TBZ: You sold some of your work to MLB outfielder Johnny Damon. Tell us about that. How did that come about?
GS: One of my great friends is named Jeremy Taggart and he is a drummer in a band called Our Lady Peace. I was visiting Jeremy for a week in Toronto in 2002. We went to the Red Sox- Jays game, and afterward to a bar. I saw Damon and Jason Varitek standing at the bar, and went over and introduced myself. We talked for about 10 minutes, and I asked if they like Our Lady Peace. Damon was a big fan, so he wanted to meet the drummer and guitar player who were with me. We ended up hanging out the rest of the night, exchanged numbers, and he ended up buying quite a few paintings from me. In December of 2004 I went to his wedding in Orlando, they had just won the World Series, and the wedding party was a week long, and amazing time.
TBZ: Your website is http://grant9smith.com . On your website, you tell us that ‘9’ was chosen originally because of Ted Williams. Why?
GS: Ted always fascinated me, with the bigger than life personality, his obsession with hitting, his skill as a Marine fighter pilot. He was a big reason I joined the Marines.

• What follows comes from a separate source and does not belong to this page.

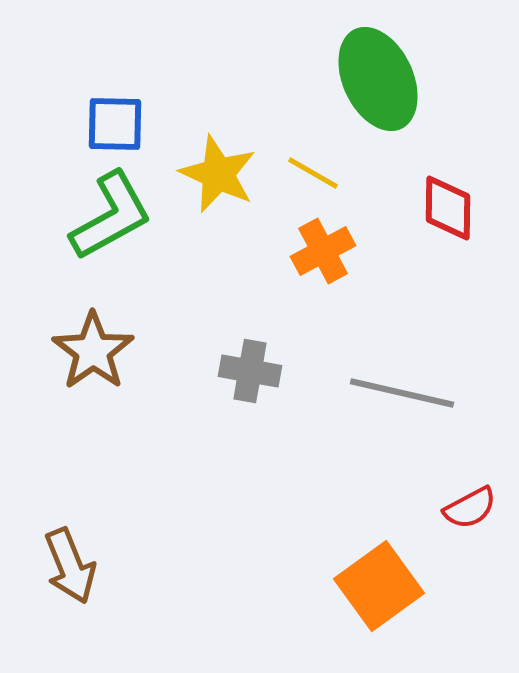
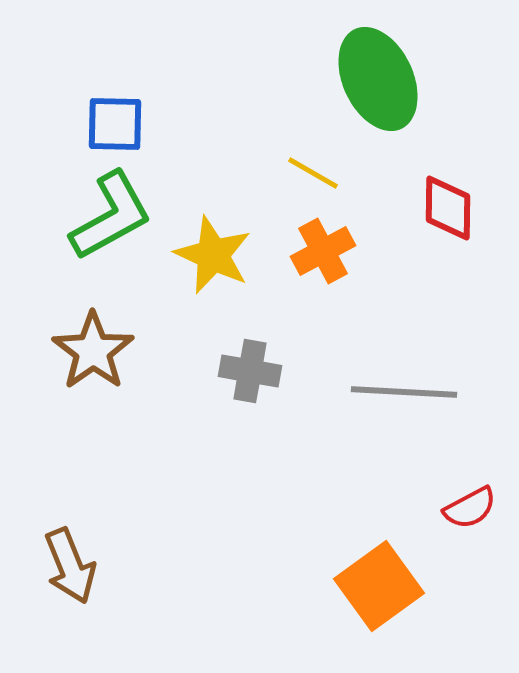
yellow star: moved 5 px left, 81 px down
gray line: moved 2 px right, 1 px up; rotated 10 degrees counterclockwise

I started to read about numerology, and various metaphors and meanings of numbers looked to baseball to make my own meaning of the number. 9 players on a team, 9 innings in a game, 0 is the lowest numeral, 9 is the highest before additional digits are needed.So 9 is the prest before additional digits are needed. Sitting in a studio all day so I tend to think about bizarre stuff like this.
TBZ: Let’s end on a corny one… If you were stranded on a desert island, what baseball art piece (painting, poetry, sculpture, anything) would you bring to remind you of the game you love?
GS: That is great question, and a difficult one. I would cheat a bit and bring 2 from the same artist Raymond Pettibon. The first is titled Babe Ruth, and the second 0 for 40. I can go back to the text of these paintings and create different meanings numerous times. For me that is what makes art fun, turning it back on yourself, using your own experiences and life to make it your own.